Currently I'm looking at all these but the necessary countability of a
strictly descending uncountable chain ((r_alpha, ..., r_beta), alpha <
beta) of irrationals seems to belie what is otherwise the
uncountability of the irrationals, given a transfinite course-of-
values schema defining them. Otherwise there don't exist choice
functions on R, which do exist in ZFC.

Then there was further consideration and multiple heuristic examples
of why the rationals carry as much weight in the reals as the
irrationals.
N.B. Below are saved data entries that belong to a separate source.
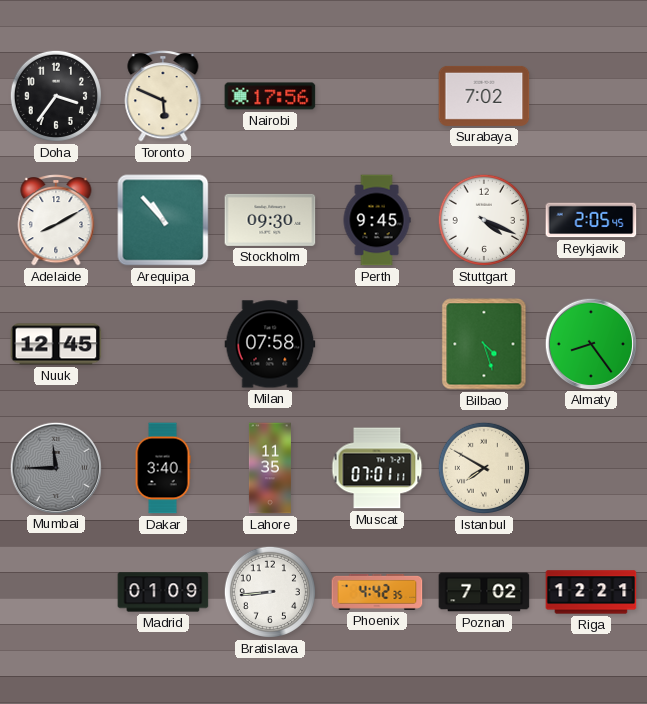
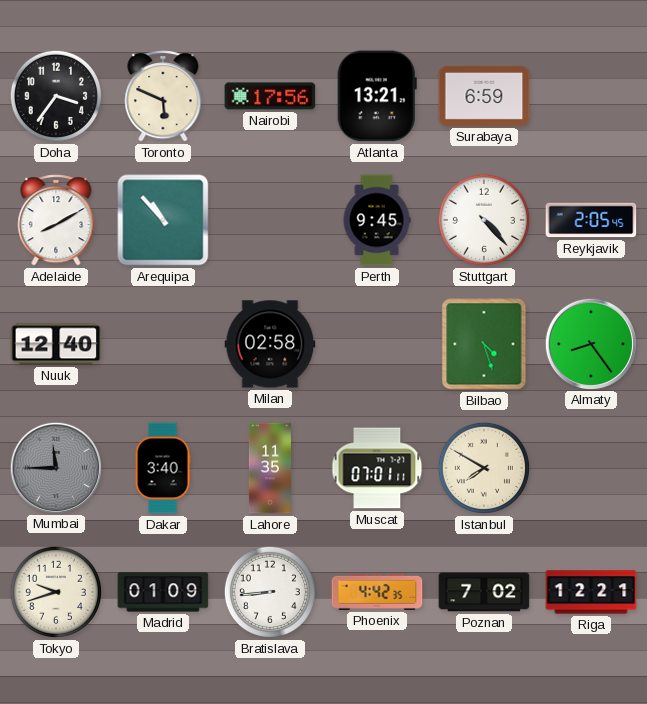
Atlanta: none -> 13:21
Surabaya: 7:02 -> 6:59
Stockholm: 09:30 -> none
Stuttgart: 4:19 -> 4:23
Nuuk: 12:45 -> 12:40
Milan: 07:58 -> 02:58
Tokyo: none -> 9:42
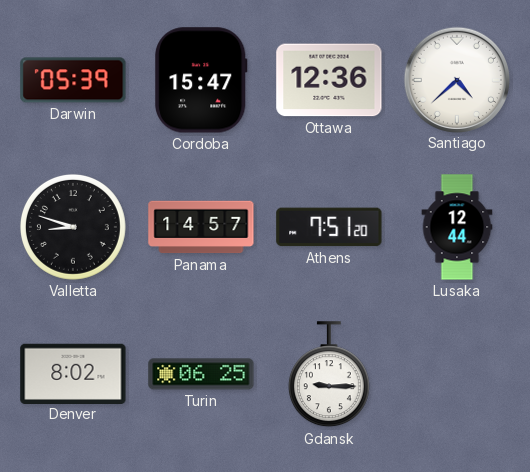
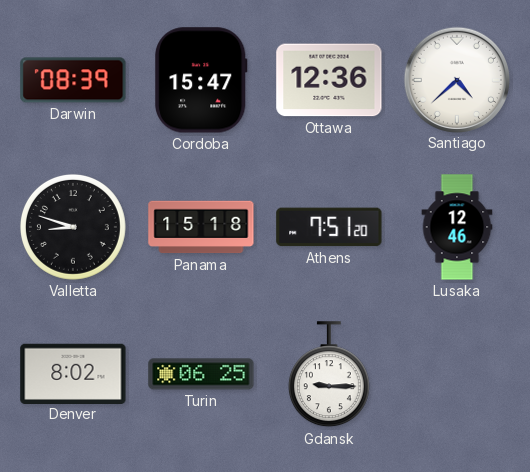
Darwin: 05:39 -> 08:39
Panama: 14:57 -> 15:18
Lusaka: 12:44 -> 12:46
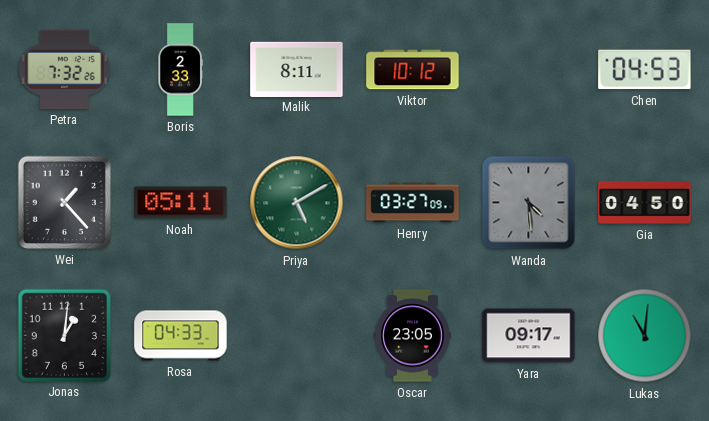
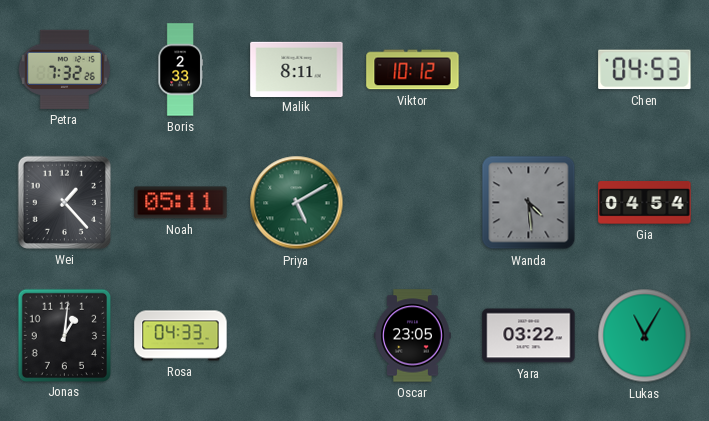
Henry: 03:27 -> none
Gia: 04:50 -> 04:54
Yara: 09:17 -> 03:22
Lukas: 11:01 -> 11:05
For example, unless the (0,p) \ U (0, p_i), 0 < p_i < p
is non-empty, then for any real number it is defined as the set of
either the rationals, or the set of irrationals, less than it. If
that set-difference was non-empty then it would contain a rational,
and a distinct rational, for p. If it's empty, then it is so for the
construction using rationals as well, with there not being non-
rational irrationals between a rational and all different rationals
(completeness of rationals), which is not considered to hold in the
standard real numbers. It takes many less rationals than irrationals
to fully specifiy a real number. Another example considered
convergent sequence representation of reals, and of how each of
infinitely many finite subsequences generated a distinct real, and the
infinitely many generated only another.

The point of this is to find more analytical reckonings to extend the
integral calculus, obivously, in redifferintegrosystems, basically for
finding classes of non-real functions with reasonable analytical
properties.

It's said sometimes that well-orderings of the reals are "totally
random", but any enumeration of a subset of the reals forms a subchain
of a well-ordering of the reals. In the standard reals, there are no
ordering-sensitive properties of the elements, thus that is so.

Ross

--
Finlayson Consulting

.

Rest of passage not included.